Obiettivo dei pontieri è chiudere le trattative entro il fine settimana. Auguri. Perché se formare la squadra di ministri si è rivelata per Giorgia Meloni impresa a dir poco problematica, chi partecipa attivamente alle trattative per la composizione del cosiddetto “sottogoverno” assicura che “a confronto la vicenda Ronzulli è stata una passeggiata di salute“.

Per averne contezza basta in effetti venire a conoscenza che non c’è accordo neppure su quante siano le caselle da occupare con viceministri e sottosegretari. La legge dice che l’esecutivo non può essere composto da un numero superiore a 65 esponenti; essendo fino ad oggi occupate 25 caselle l’aritmetica suggerirebbe la disponibilità di 40 posti da smistare. Ma da via della Scrofa, nuovo centro di gravità (chissà quanto) permanente della politica italiana lasciano intendere che Meloni potrebbe decidere di tenersi del margine per delle deleghe da attribuire in futuro. Tradotto: meno posti, più ressa (se non rissa).

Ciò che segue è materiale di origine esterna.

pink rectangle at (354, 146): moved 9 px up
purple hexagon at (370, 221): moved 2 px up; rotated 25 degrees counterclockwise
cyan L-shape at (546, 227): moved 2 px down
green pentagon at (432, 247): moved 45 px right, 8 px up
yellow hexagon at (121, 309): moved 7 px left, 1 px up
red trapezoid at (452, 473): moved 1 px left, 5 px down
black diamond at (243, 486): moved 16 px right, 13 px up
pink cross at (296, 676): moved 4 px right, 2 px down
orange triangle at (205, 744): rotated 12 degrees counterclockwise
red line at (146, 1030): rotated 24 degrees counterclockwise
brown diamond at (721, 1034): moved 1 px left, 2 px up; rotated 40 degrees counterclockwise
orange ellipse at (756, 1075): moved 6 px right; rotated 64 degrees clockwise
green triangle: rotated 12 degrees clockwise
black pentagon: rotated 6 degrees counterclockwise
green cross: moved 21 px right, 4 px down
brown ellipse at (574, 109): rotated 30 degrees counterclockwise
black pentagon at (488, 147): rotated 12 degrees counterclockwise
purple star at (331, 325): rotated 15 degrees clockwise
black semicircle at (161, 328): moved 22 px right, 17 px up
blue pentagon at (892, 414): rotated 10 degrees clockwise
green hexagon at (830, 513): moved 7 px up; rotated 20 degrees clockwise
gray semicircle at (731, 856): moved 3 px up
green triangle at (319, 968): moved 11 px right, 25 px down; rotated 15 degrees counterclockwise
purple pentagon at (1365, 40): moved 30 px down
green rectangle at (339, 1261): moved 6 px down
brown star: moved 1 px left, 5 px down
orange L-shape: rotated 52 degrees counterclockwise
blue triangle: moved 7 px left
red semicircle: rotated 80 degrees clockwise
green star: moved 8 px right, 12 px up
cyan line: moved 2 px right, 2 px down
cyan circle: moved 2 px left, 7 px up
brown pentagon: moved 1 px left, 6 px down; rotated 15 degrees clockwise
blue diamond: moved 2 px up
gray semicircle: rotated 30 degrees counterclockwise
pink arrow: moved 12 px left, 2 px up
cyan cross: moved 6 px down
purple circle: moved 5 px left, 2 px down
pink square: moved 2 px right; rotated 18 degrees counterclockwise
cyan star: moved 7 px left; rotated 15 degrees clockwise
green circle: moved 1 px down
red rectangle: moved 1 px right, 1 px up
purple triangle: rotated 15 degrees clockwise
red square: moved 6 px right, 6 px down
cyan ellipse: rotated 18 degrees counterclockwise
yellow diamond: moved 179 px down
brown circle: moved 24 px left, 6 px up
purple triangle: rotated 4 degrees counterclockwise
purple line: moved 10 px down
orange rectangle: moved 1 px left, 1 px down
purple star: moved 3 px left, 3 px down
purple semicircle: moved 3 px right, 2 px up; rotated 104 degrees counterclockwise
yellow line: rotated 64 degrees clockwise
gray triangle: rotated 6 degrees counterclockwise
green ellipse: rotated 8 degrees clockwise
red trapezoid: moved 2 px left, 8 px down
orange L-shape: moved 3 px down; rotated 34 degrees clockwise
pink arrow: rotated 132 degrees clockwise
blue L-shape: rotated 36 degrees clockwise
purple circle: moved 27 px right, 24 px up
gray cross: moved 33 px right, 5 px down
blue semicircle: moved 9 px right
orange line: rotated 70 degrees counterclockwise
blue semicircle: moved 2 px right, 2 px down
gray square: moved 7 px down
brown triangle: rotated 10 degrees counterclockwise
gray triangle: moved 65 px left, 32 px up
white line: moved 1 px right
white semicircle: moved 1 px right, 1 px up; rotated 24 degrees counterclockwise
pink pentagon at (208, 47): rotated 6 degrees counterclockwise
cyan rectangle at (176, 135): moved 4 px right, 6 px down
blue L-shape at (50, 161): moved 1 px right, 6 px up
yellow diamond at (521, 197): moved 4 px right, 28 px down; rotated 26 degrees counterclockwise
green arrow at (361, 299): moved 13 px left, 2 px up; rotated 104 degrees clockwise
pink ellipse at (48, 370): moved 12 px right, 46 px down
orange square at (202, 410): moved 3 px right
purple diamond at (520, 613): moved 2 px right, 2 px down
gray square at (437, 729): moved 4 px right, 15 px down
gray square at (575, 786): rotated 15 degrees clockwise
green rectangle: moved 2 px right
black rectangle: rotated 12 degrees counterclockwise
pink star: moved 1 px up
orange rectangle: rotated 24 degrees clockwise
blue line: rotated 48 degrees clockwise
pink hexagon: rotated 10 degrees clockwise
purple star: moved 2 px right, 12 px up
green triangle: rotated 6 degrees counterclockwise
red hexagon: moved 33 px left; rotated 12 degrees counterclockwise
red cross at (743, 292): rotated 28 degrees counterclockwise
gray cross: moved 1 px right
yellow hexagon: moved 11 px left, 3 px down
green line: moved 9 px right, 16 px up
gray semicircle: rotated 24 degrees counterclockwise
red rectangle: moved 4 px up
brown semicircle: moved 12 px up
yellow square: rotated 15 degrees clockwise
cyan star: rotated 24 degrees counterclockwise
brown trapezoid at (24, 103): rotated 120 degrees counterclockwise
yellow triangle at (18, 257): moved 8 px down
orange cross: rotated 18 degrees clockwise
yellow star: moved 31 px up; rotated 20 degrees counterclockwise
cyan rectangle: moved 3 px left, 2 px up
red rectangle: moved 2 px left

Chi spinge per entrare nel sottogoverno; lo screenshot della chat leghista; la guerra fratricida in Forza Italia e le richieste esplicite di Berlusconi

Chi sta vivendo un momento di ritrovata serenità è Matteo Salvini. Il Capitano, grazie alle frizioni tra Berlusconi e Meloni, ha ottenuto per la delegazione leghista al governo uno spazio superiore alle attese. Ma non per questo ha intenzione di rinunciare ad ottenere almeno una decina di nomi per il sottogoverno. Quasi certo del posto da viceministro alle Infrastrutture per Edoardo Rixi, non a caso messo oggi in vetrina dalla comunicazione del Carroccio insieme a Matteo Salvini nell’incontro con l’Ammiraglio Nicola Carlone, comandante generale della Guardia Costiera. Sottotesto? Il Capitano sta marcando il territorio: vuole tornare ad occuparsi (insieme ai suoi uomini) di migranti e ha messo nel mirino la delega ai porti. Sempre in quota Lega il nome forte delle ultime ore è quello di Benedetta Fiorini: fonti accreditate descrivono come molto concreta l’ipotesi che l’ex deputata possa essere chiamata a fornire il suo contributo (per lei si parla di Agricoltura, Mise o Turismo) nella squadra in via di composizione.

Altri indiziati di un posto nel sottogoverno? L’ex viceministro Garavaglia, e poi Molteni all’Interno, Freni al Mef, Durigon al Lavoro, Borgonzoni alla Cultura, e forse Minardo (incerta la sistemazione), che potrebbe essere così “risarcito” per il passo indietro fatto in Sicilia a favore di Schifani. Di sicuro c’è che Salvini è in questa fase ottimista come non gli capitava da anni. Prova ne sia la denominazione con cui la comunicazione leghista ha preso ad indicarlo. Indizio: nome e cognome non bastano (segue screenshot dalla chat Whatsapp del Carroccio). Di contro è Forza Italia il partito in cui va di gran moda in queste ore il fuoco amico.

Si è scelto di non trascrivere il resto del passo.